"I'm the only candidate with a track record of creating jobs." (Text on screen: "Rick has created thousands of jobs.")
It's true that during Snyder's tenure at Gateway, for instance, the company grew from 763 employees to 13,300 jobs overall, 10,600 domestically. While Snyder doesn't deserve sole credit for creating jobs, he did serve as president and had a role.
However, the issue of Gateway shipping jobs to Mexico, China and Eastern Europe while Snyder served on the board of directors has been raised in gubernatorial debates. This practice was established in filings with the U.S. Securities Exchange Commission in 2004 and 2005 that list Snyder's name as a director. Snyder stresses that when he took over as interim CEO in 2006, Gateway opened up a call center in South Dakota that brought 130 jobs back from overseas.
Snyder says he has created 420 jobs in Michigan and 1,253 nationwide while running Avalon and Ardesta, two venture capital firms The figures are based on the number of jobs at companies in which Avalon and Ardesta have made investments.

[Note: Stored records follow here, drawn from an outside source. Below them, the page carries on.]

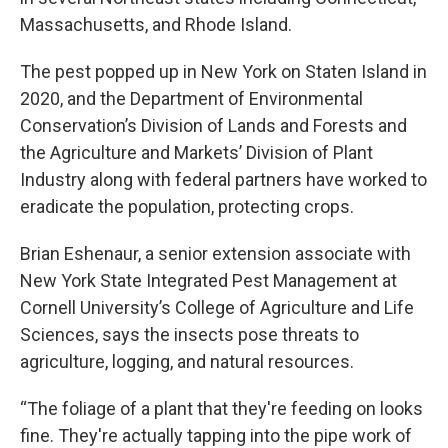
Massachusetts, and Rhode Island.
The pest popped up in New York on Staten Island in
2020, and the Department of Environmental
Conservation’s Division of Lands and Forests and
the Agriculture and Markets’ Division of Plant
Industry along with federal partners have worked to
eradicate the population, protecting crops.
Brian Eshenaur, a senior extension associate with
New York State Integrated Pest Management at
Cornell University’s College of Agriculture and Life
Sciences, says the insects pose threats to
agriculture, logging, and natural resources.
“The foliage of a plant that they're feeding on looks
fine. They're actually tapping into the pipe work of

The assertion that Snyder is the only candidate to be a job-creator is very similar to the claim Snyder made in his "Businessman" ad, in which he claimed to be the "only businessman running" for governor. The Truth Squad gave Snyder a foul, noting the business experience of four other gubernatorial candidates: Oakland County Sheriff Mike Bouchard, Sen. Tom George (R-Kalamazoo), House Speaker Andy Dillon (D-Redford Township) and U.S. Rep. Pete Hoekstra (R-Holland). All of these candidates can claim to have had a hand in creating jobs.
"My detailed plan will reinvent Michigan. And create jobs for you and our kids." (Text): "Eliminate Michigan Business Tax; Cut taxes on job creators $1.5 billion; Slash needless regulations; Help small business."
Viewers would benefit from knowing where they could read about Snyder's "detailed plan," being as his 30-second TV spot doesn't give much information. His 10-point plan is on his website, which does flash onscreen.
Snyder does want to eliminate the MBT and replace it with a flat, 6-percent corporate income tax, which he does not mention. Snyder's website says that would save businesses about $1.5 billion in taxes. Today, the MBT brings in about $1.8 billion; the state's closely related insurance premiums tax adds another $200 million or so, putting direct state business taxation at about $2 billion.
Snyder says on a white paper on his site he would also consider eliminating a number of special "tax expenditures" – credits that go to special purposes, many earmarked for businesses. But he's not specific about which he would support eliminating.
But it's not clear exactly how much a 6 percent corporate income tax would bring in. According to the Michigan Department of Treasury report on the Single Business Tax (which brought in about the same revenues as today's MBT) "Had the SBT been substituted with a standard CIT (corporate income tax), the average rate necessary to generate the same amount of revenue today from corporations based on history from 1977 until 2003 would have been 7.18 percent.
So setting the corporate income tax rate at 6 percent would be about a 20 percent reduction – about a $400 million tax reduction, not a $1.5 billion tax cut. More details are needed about what tax Snyder would use, and what expenditures would be eliminated and what saved, before determining how big a business tax cut Snyder is really proposing.
As for slashing "needless regulations," he's not specific, just as he wasn't in his "Jobs" ad, which earned a foul from the Truth Squad for this reason. He has proposed to substantially reduce the time it takes for the state to provide air and water pollution permits, but do to so would likely reduce or eliminate the ability for the public to make input into those decisions. And he also wants to protect Michigan's natural environment, including efforts to protect against invasive species – steps that will likely mean more regulations. Snyder also doesn't say how he would help small businesses specifically.
"We need jobs and a governor who has created them before." (Text): "That's only Rick Snyder."
Once again, Snyder is making the misleading claim that he's the only candidate who's created jobs.
It's another Snyder ad, replete with somber orchestral music, stressing the economy that's light on specifics, particularly in terms of how he would reduce red tape and create jobs. This is the second ad in which Snyder has claimed to be the only businessman or job provider in the race. He needs to stop repeating this obvious falsehood, which shows disrespect for the voters. While championing himself as a job creator, Snyder also neglects to acknowledge that Gateway outsourced jobs while he sat on its board.
MICHIGAN TRUTH SQUAD CALL: Foul.
Foul stating he's the only candidate in the gubernatorial race to have created jobs and for failing to be more specific, either in the ad or on his web page, about his business tax and regulation reducing plans.